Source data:
******
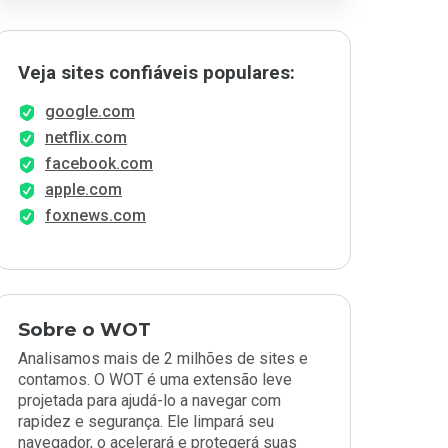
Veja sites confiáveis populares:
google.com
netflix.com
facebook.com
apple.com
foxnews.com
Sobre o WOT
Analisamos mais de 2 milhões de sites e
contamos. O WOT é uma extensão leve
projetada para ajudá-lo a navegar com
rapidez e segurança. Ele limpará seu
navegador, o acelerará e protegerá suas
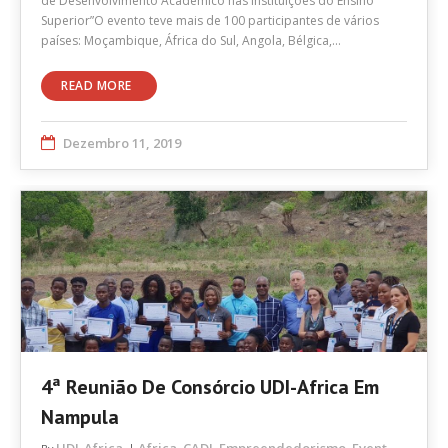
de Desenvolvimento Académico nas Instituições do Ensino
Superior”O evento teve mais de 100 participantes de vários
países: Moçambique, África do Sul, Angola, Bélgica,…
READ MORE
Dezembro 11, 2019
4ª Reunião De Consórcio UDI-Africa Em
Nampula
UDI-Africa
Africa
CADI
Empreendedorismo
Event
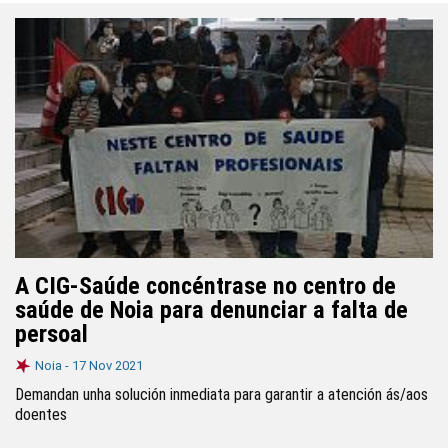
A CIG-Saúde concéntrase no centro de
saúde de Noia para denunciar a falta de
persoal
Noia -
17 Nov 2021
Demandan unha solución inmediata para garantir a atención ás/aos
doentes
******
» Exercise directions:
Omit the pictures; restate every entry word for word.

» Task answer:
Veja sites confiáveis populares:
google.com
netflix.com
facebook.com
apple.com
foxnews.com
Sobre o WOT
Analisamos mais de 2 milhões de sites e
contamos. O WOT é uma extensão leve
projetada para ajudá-lo a navegar com
rapidez e segurança. Ele limpará seu
navegador, o acelerará e protegerá suas
de Desenvolvimento Académico nas Instituições do Ensino
Superior”O evento teve mais de 100 participantes de vários
países: Moçambique, África do Sul, Angola, Bélgica,…
READ MORE
Dezembro 11, 2019
4ª Reunião De Consórcio UDI-Africa Em
Nampula
UDI-Africa
Africa
CADI
Empreendedorismo
Event
A CIG-Saúde concéntrase no centro de
saúde de Noia para denunciar a falta de
persoal
Noia -
17 Nov 2021
Demandan unha solución inmediata para garantir a atención ás/aos
doentes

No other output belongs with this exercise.